After the Civil War Dickinson restricted her contacts outside Amherst to the exchange of letters, and saw few of the visitors who came to meet her. In fact, most of her time she spent in her room. Although she lived a secluded life, her letters reveal knowledge of the writings of John Keats, John Ruskin and Sir Thomas Browne. Dickinson’s emotional life remains mysterious, despite much speculation about a possible disappointed love affair. Two candidates have been presented : Reverend Charles Wadsworth, with whom she corresponded, and Samuel Bowles, the editor of the Springfield Republican, to whom she adderssed many poems.
She died in 1886 remaining a truly undiscovered genius. Originally branded an eccentric, Emily Dickinson is now recognized as a major poet of great depth, startling originality and courage.

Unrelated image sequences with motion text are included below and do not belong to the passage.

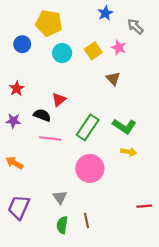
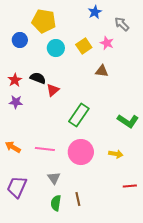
brown triangle: (113, 79) -> (102, 71), turned -40
black semicircle: (42, 115) -> (38, 78), moved
purple star: (13, 121) -> (16, 102), moved
green L-shape: (124, 126) -> (128, 121), moved
pink line: (50, 138) -> (45, 149), moved
yellow arrow: (129, 152) -> (116, 154), moved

She had an immense breadth of vision and a passionate intensity and awe for life, love, nature, time and eternity.
Dickinson’s works have had a considerable influence on modern poetry. As Martha Shackford wrote in her book entitled The Poetry of Emily Dickinson : “ Dickinson’s frequent use of dashes, sporadic capitalization of nouns, off-rhymes, broken metre, unconventional metaphors have contributed her reputation as one of the most innovative poets of 19th century American literature. Her work is often cryptic and unmelodious in expression. Almost all of her poems are written in short measures, in which the effect of a curt brevity is increased by her verbal penuriousness. Compression and epigrammatical ambush are her aids. She proceeds, without preparation or apology, by sudden zigzags. The poetic game of hare-and-hounds, ellipse, inversions, and unexpected climaxes mislead those readers who pursue sweet reasonableness.”

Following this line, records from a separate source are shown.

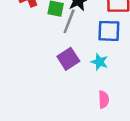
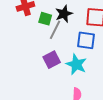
cyan star: (99, 62) -> (76, 64), size x1.5

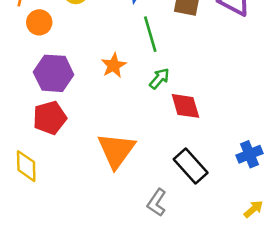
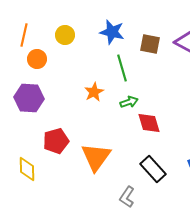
purple hexagon: (54, 73) -> (29, 98), moved
green arrow: (159, 79) -> (129, 102), turned 30
red pentagon: (50, 118) -> (56, 141), moved

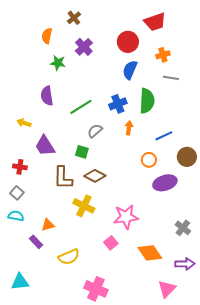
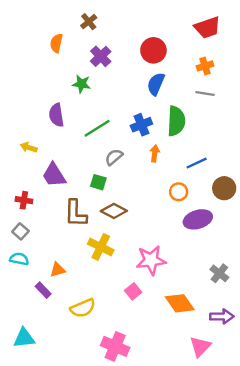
red trapezoid: (155, 22) -> (207, 28), moved
orange cross: (163, 55) -> (205, 66), moved
green star: (58, 63) -> (82, 84), moved

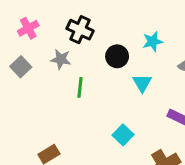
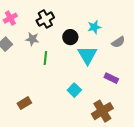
black cross: (80, 30) -> (45, 19), turned 36
cyan triangle: (142, 83) -> (87, 55), size x1.5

There is no doubt that critics are justified in complaining that Emily’s work is often cryptic and unmelodious in expression. Nothing could seem less poetical than the poem Cocoon, a masterpiece of unspeakable sounds and chaotic rhymes :
Cocoon
Drab habitation of whom?
Tabernacle or tomb,
Or dome of worm,
Or porch of gnome,
Or some elf’s catacomb.
( The Works of Emily Dickinson )
Such poems, however, are not the only record of her writing. Most of her work includes a very significant human documents showing the hidden interior of an individual. To the general reader many of the poems seem uninspired, imperfect, crude, but in fact they are the most stimulating material that enables the penetration into poetic origins, into radical, creative energy. Poetry, to Dickinson, was the expression of vital meanings, the trasfer of passionate feeling and of deep conviction. According to the critics, her work is essentially lyric; it lacks the slow, retreating harmonies of epic measures, it does not seek to present leisurely details of any sort; its purpose is to objectify the swiftly-passing moments and to give them poignat expression. Idea and expression are indissolubly fused in her work. The simplicity and quivering responsiveness to emotional moods are a direct reflection of her personality. The objective medium is entirely conformable to the inner life, a life of a peculiarly dynamic force which agitates, arouses, spurs the reader.

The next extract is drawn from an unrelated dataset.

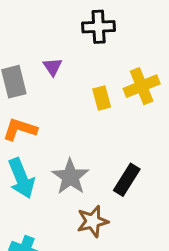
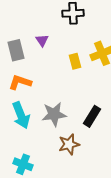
gray star: (70, 177) -> (54, 114), turned 30

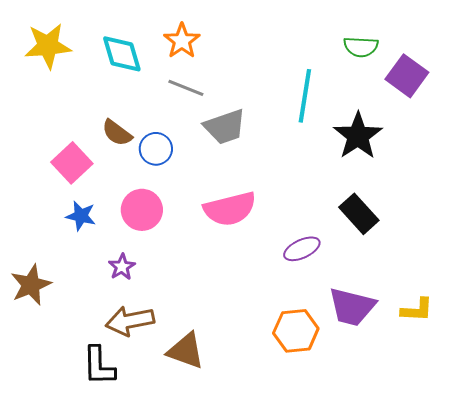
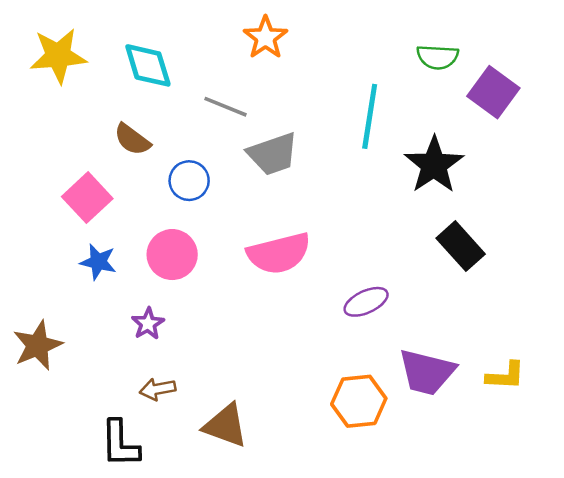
orange star: (182, 41) -> (265, 38), moved
brown semicircle: (117, 133) -> (132, 139), moved
black rectangle: (359, 214) -> (461, 246), moved
brown arrow: (130, 321) -> (158, 389), size x0.6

The popular conception of the poet as a reclusive, eccentric figure has been challenged by later feminist critics who have also underlined her intellectual and artistic sophistication. They point out that Dickinson’s imagery reflects an intense and painful struggle over many years, that her verse is full of allusions to volcanoes, shipwrecks, funerals, and other manifestations of natural and human violence, which she hid into her writings. Pain and extreme psychic feelings were among her central themes. Pain widens the sense of time, it swallows the self, creates its own sense of eternity.
The secret of Emily Dickinoson’s wayward power seems to lie in three special characteristics, as it is described by Dareen Wardrop in Emily Dickinson’s Gothic, the first of which is her intensity of spiritual experience. Hers is the record of a soul endowed with unceasing activity in a world not material, but one where concrete facts are the cherished revelation of divine signifcance. Wardrop wrote : “ Inquisitive always, alert to the inner truths of life, impatient of the bfief destinies of convention, she isolated herself from the petty demands of social amenity. A sort of tireless, probing energy of mental action absorbed her, yet there is little speculation of a purely philosophical sort in her poetry. Her stubborn beliefs, learned in childhood, persisted to the end – her conviction that life is beauty, that love explains grief, and that immortality endures.” The quality of her writing is profoundly stirring, because it betrays, not the intellectual pioneer, but the acutely observant woman, whose capacity for feeling was profound. The still, small voice of tragic revelation is heard in her compressed lines. For sheer, grim, unrelieved expression of emotional truth there are few passages which can surpass the personal experience of hers.According to Wardrop, Emily’s absorption in the world of feeling found some relief in association with nature; yet although she loved nature and wrote many lyrics, her interpretations are always more or less swayed by her own state of being. The colours, the fragrances, the forms of the material world, meant to her a divine symbolism; but the spectacle of nature had in her eyes a more fugitive glory, a lesser consolation, than it had for Wordsworth and other true lovers of the earth. Her brilliant and beautiful transcripts of bird-life and of flower-life appear among her poems, although there is in some cases a “ childish fancifulness “ that disappoints the reader. Wardrop states that never has any poet described the haunting magic of autumnal days with such a fine perception of beauty as marks the opening stanzas of My Cricket. Most effective, however, are those poems where she describes not mere external beauty, but, rather, the effect of nature upon a sensitive observer.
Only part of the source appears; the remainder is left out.